View larger version (15K): [in this window] [in a new window]   Fig. 5 Plots of the ultimate failure strengths of seven healed repairs and four failures in continuity. All healed repairs were from group C, in which the modified Mason-Allen stitch and bone augmentation were used. One sheep in group C, killed after three months, had a failure in continuity with scar tissue in the gap between the tendon stump and the bone trough. Three other sheep with a failure in continuity were killed after six months. The scar tissue was eighteen millimeters long in one specimen from group A, fifteen millimeters in one from group B, and sixteen millimeters in one from group C.

Because of the small number of samples in each group in this preliminary study, statistical analyses of the differences in the mechanical strengths of the repairs in the different groups were not carried out.

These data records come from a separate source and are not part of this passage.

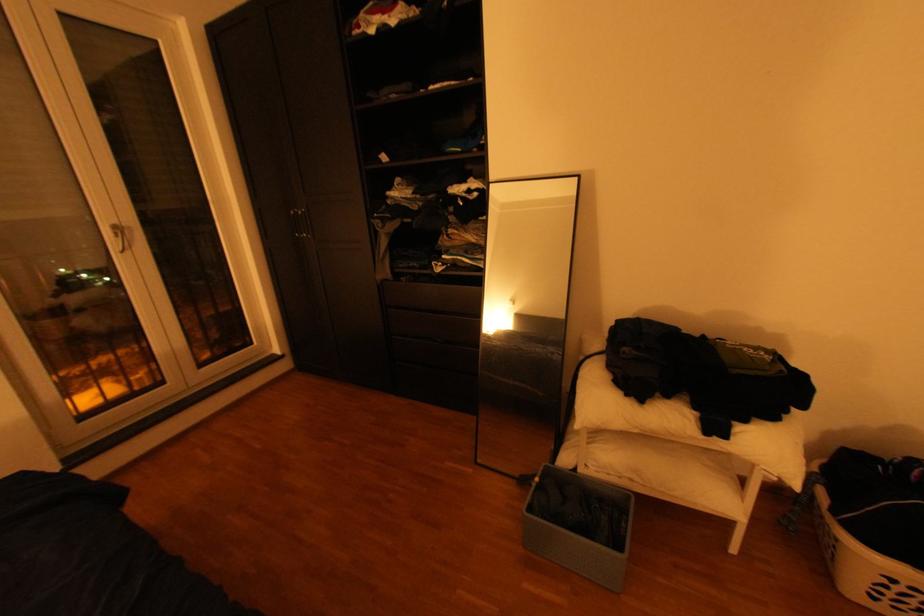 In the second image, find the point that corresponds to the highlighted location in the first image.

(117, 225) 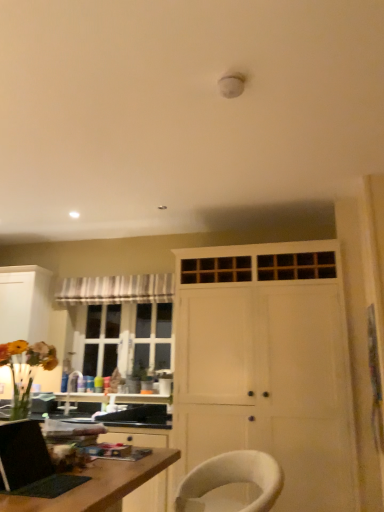 Question: Should I look upward or downward to see white matte cabinet at left, the first cabinetry when ordered from left to right?

Choices:
 (A) down
 (B) up

Answer: (A)

Question: Is matte black laptop at lower left outside white fabric chair at lower center?

Choices:
 (A) no
 (B) yes

Answer: (B)

Question: Considering the relative positions of matte black laptop at lower left and white fabric chair at lower center in the image provided, is matte black laptop at lower left to the right of white fabric chair at lower center from the viewer's perspective?

Choices:
 (A) no
 (B) yes

Answer: (A)

Question: Is white fabric chair at lower center a part of matte black laptop at lower left?

Choices:
 (A) yes
 (B) no

Answer: (B)

Question: Is matte black laptop at lower left far from white fabric chair at lower center?

Choices:
 (A) no
 (B) yes

Answer: (A)

Question: From the image's perspective, is matte black laptop at lower left under white fabric chair at lower center?

Choices:
 (A) no
 (B) yes

Answer: (A)

Question: Can you see matte black laptop at lower left touching white fabric chair at lower center?

Choices:
 (A) no
 (B) yes

Answer: (A)

Question: Is white fabric chair at lower center taller than striped fabric curtain at upper left?

Choices:
 (A) no
 (B) yes

Answer: (B)

Question: Is white fabric chair at lower center facing towards striped fabric curtain at upper left?

Choices:
 (A) no
 (B) yes

Answer: (A)

Question: Does white fabric chair at lower center touch striped fabric curtain at upper left?

Choices:
 (A) yes
 (B) no

Answer: (B)

Question: From a real-world perspective, does white fabric chair at lower center stand above striped fabric curtain at upper left?

Choices:
 (A) no
 (B) yes

Answer: (A)

Question: Considering the relative sizes of white fabric chair at lower center and striped fabric curtain at upper left in the image provided, is white fabric chair at lower center smaller than striped fabric curtain at upper left?

Choices:
 (A) no
 (B) yes

Answer: (A)

Question: Does white fabric chair at lower center have a lesser width compared to striped fabric curtain at upper left?

Choices:
 (A) no
 (B) yes

Answer: (A)

Question: Is wooden desk at lower left looking in the opposite direction of matte black laptop at lower left?

Choices:
 (A) yes
 (B) no

Answer: (B) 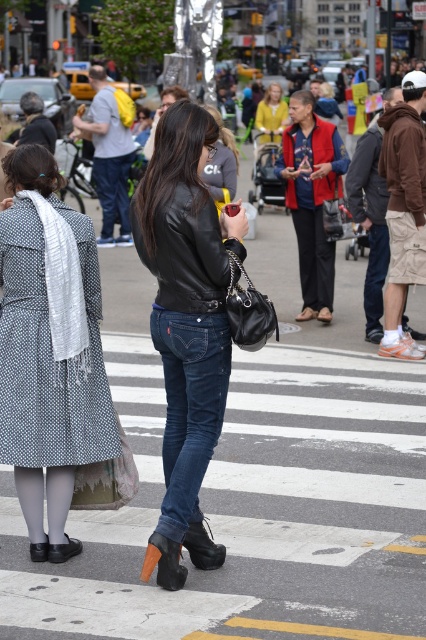 Question: Which is farther from the dark blue denim jeans at center?

Choices:
 (A) polka dot dress at center
 (B) leather jacket at center

Answer: (A)

Question: Which of the following is the farthest from the observer?

Choices:
 (A) click(x=215, y=336)
 (B) click(x=89, y=340)
 (C) click(x=207, y=342)

Answer: (B)

Question: Based on their relative distances, which object is farther from the dark blue denim jeans at center?

Choices:
 (A) polka dot dress at center
 (B) leather jacket at center

Answer: (A)

Question: Is polka dot dress at center below dark blue denim jeans at center?

Choices:
 (A) no
 (B) yes

Answer: (A)

Question: Does leather jacket at center have a smaller size compared to dark blue denim jeans at center?

Choices:
 (A) yes
 (B) no

Answer: (B)

Question: Where is leather jacket at center located in relation to dark blue denim jeans at center in the image?

Choices:
 (A) right
 (B) left

Answer: (A) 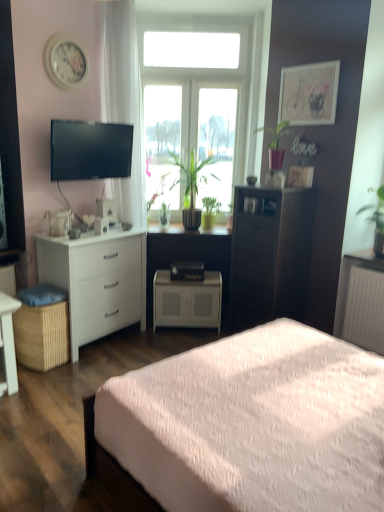 Question: Is green matte plant at center, placed as the fifth houseplant when sorted from right to left, inside white glossy clock at upper left?

Choices:
 (A) yes
 (B) no

Answer: (B)

Question: Can you confirm if white glossy clock at upper left is thinner than green matte plant at center, the first houseplant in the left-to-right sequence?

Choices:
 (A) no
 (B) yes

Answer: (B)

Question: From a real-world perspective, does white glossy clock at upper left sit lower than green matte plant at center, the first houseplant in the left-to-right sequence?

Choices:
 (A) yes
 (B) no

Answer: (B)

Question: Is the depth of white glossy clock at upper left less than that of green matte plant at center, the first houseplant in the left-to-right sequence?

Choices:
 (A) no
 (B) yes

Answer: (B)

Question: Is white glossy clock at upper left taller than green matte plant at center, the first houseplant in the left-to-right sequence?

Choices:
 (A) yes
 (B) no

Answer: (B)

Question: Considering the relative positions of white matte cabinet at center and transparent glass window at center in the image provided, is white matte cabinet at center to the left or to the right of transparent glass window at center?

Choices:
 (A) right
 (B) left

Answer: (B)

Question: From the image's perspective, is white matte cabinet at center positioned above or below transparent glass window at center?

Choices:
 (A) above
 (B) below

Answer: (B)

Question: In the image, is white matte cabinet at center positioned in front of or behind transparent glass window at center?

Choices:
 (A) behind
 (B) front

Answer: (A)

Question: Which is correct: white matte cabinet at center is inside transparent glass window at center, or outside of it?

Choices:
 (A) inside
 (B) outside

Answer: (B)

Question: Looking at their shapes, would you say white metallic radiator at lower right is wider or thinner than transparent glass window at center?

Choices:
 (A) thin
 (B) wide

Answer: (B)

Question: Do you think white metallic radiator at lower right is within transparent glass window at center, or outside of it?

Choices:
 (A) outside
 (B) inside

Answer: (A)

Question: From the image's perspective, relative to transparent glass window at center, is white metallic radiator at lower right above or below?

Choices:
 (A) below
 (B) above

Answer: (A)

Question: Is white metallic radiator at lower right taller or shorter than transparent glass window at center?

Choices:
 (A) tall
 (B) short

Answer: (B)

Question: Choose the correct answer: Is white glossy desk at lower left inside white matte cabinet at center or outside it?

Choices:
 (A) inside
 (B) outside

Answer: (B)

Question: Is white glossy desk at lower left in front of or behind white matte cabinet at center in the image?

Choices:
 (A) front
 (B) behind

Answer: (A) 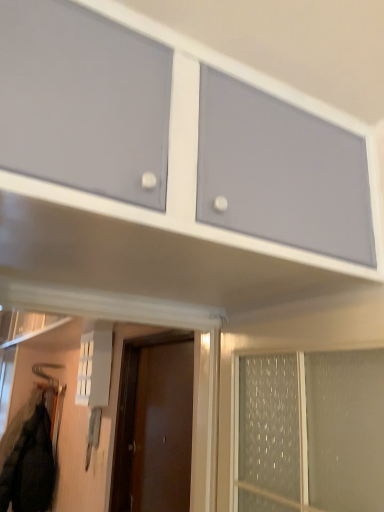 Question: Is point (137, 376) positioned closer to the camera than point (51, 484)?

Choices:
 (A) farther
 (B) closer

Answer: (B)

Question: Would you say brown matte door at center is to the left or to the right of black matte jacket at lower left in the picture?

Choices:
 (A) left
 (B) right

Answer: (B)

Question: Which object is the closest to the matte gray cabinet at upper center?

Choices:
 (A) brown matte door at center
 (B) black matte jacket at lower left

Answer: (A)

Question: Considering the real-world distances, which object is closest to the matte gray cabinet at upper center?

Choices:
 (A) black matte jacket at lower left
 (B) brown matte door at center

Answer: (B) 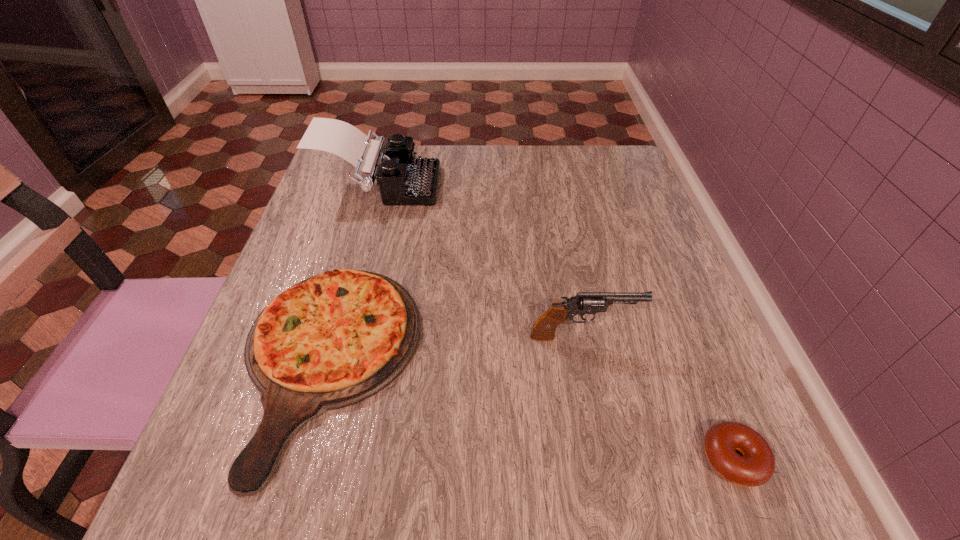 This screenshot has width=960, height=540. I want to click on vacant region located on the left of the rightmost object, so click(616, 458).

Locate an element on the screen. This screenshot has height=540, width=960. object present at the far edge is located at coordinates (403, 179).

Where is `pizza that is positioned at the near edge`? The image size is (960, 540). pizza that is positioned at the near edge is located at coordinates (333, 340).

In order to click on doughnut at the near edge in this screenshot , I will do `click(756, 466)`.

In order to click on typewriter that is at the left edge in this screenshot , I will do `click(403, 179)`.

Locate an element on the screen. This screenshot has width=960, height=540. pizza situated at the left edge is located at coordinates (333, 340).

Locate an element on the screen. gun that is positioned at the right edge is located at coordinates (544, 328).

Identify the location of doughnut that is positioned at the right edge. The height and width of the screenshot is (540, 960). (756, 466).

In order to click on object present at the far left corner in this screenshot , I will do `click(403, 179)`.

Find the location of a particular element. This screenshot has height=540, width=960. object present at the near left corner is located at coordinates (333, 340).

Structural Changes of the Tendons
The two types of stitches caused similar histological changes in the tendon tissue. The simple stitch caused changes as far as two millimeters around the suture material and as far as the distal tendon stump distal to it. With the modified Mason-Allen stitch, the involved tendon area was larger: there were changes within the sutured tissue, as far as two millimeters around the suture material, and distal to the stitches at the distal end of the tendon.

At one week postoperatively, these changes consisted of a reduced number of vessels and fibrocytes. The cell nuclei were pyknotic or were not stained, suggesting cell death (Fig. 6). In addition, an increased number of rounded cells were found, particularly distal to the stitches. The architecture of collagen-fiber bundles was always preserved. Between the stitches, the tendon tissue appeared normal. Around the tendon stumps, granulation tissue was found that contained vessels, fibroblasts, and longitudinally oriented collagen fibers.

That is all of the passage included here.